The records →
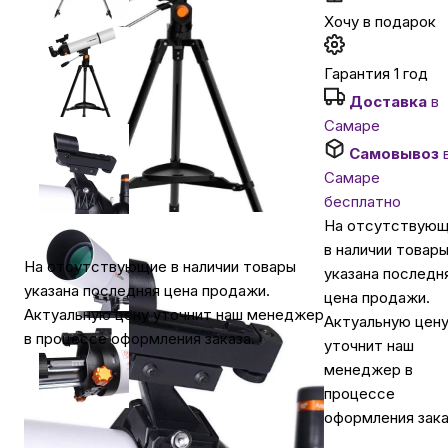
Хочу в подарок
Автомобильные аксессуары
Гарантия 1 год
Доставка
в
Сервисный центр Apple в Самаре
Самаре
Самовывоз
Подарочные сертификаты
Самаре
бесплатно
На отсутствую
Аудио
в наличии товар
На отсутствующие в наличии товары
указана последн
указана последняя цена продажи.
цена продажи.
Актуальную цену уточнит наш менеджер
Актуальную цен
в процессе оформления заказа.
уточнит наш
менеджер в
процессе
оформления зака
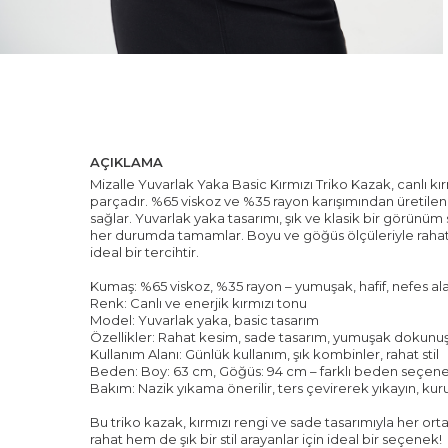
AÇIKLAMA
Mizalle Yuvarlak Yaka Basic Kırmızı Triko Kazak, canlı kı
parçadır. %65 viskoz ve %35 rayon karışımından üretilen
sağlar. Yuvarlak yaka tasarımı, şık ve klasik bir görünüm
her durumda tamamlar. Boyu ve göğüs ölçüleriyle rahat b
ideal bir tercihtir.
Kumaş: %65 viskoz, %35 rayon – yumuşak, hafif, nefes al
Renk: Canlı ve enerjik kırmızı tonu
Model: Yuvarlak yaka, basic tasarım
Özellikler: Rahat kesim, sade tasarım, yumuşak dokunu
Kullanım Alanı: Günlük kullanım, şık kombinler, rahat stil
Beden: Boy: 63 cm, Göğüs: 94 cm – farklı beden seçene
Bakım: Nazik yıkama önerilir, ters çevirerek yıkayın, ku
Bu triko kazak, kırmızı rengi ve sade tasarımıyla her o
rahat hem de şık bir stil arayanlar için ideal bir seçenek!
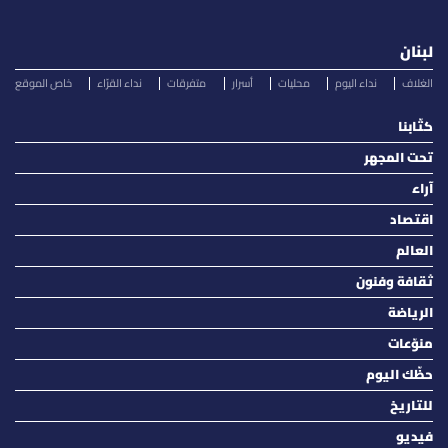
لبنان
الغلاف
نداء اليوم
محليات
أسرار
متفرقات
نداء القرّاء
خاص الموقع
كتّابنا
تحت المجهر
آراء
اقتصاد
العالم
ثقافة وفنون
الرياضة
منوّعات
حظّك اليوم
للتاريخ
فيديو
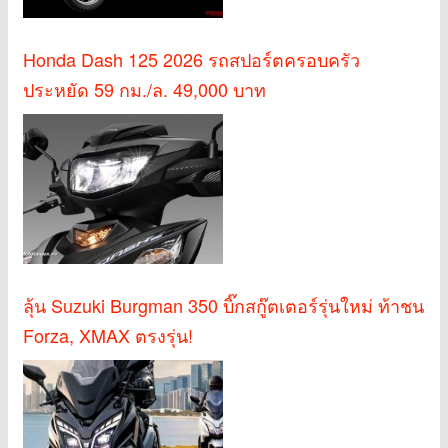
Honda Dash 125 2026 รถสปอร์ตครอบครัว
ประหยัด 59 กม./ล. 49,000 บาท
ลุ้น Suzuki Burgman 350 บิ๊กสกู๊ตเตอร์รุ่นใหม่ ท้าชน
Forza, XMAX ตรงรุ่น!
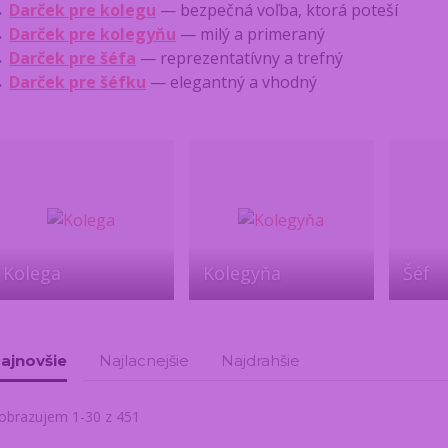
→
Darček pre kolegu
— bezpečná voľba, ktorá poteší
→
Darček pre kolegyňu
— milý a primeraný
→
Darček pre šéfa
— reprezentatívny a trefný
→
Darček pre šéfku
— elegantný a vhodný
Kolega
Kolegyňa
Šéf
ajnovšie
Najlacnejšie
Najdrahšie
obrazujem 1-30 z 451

Activity → Report how many lines in the data include the string "Yuvarlak", giving nothing but that number.

Exercise response → 3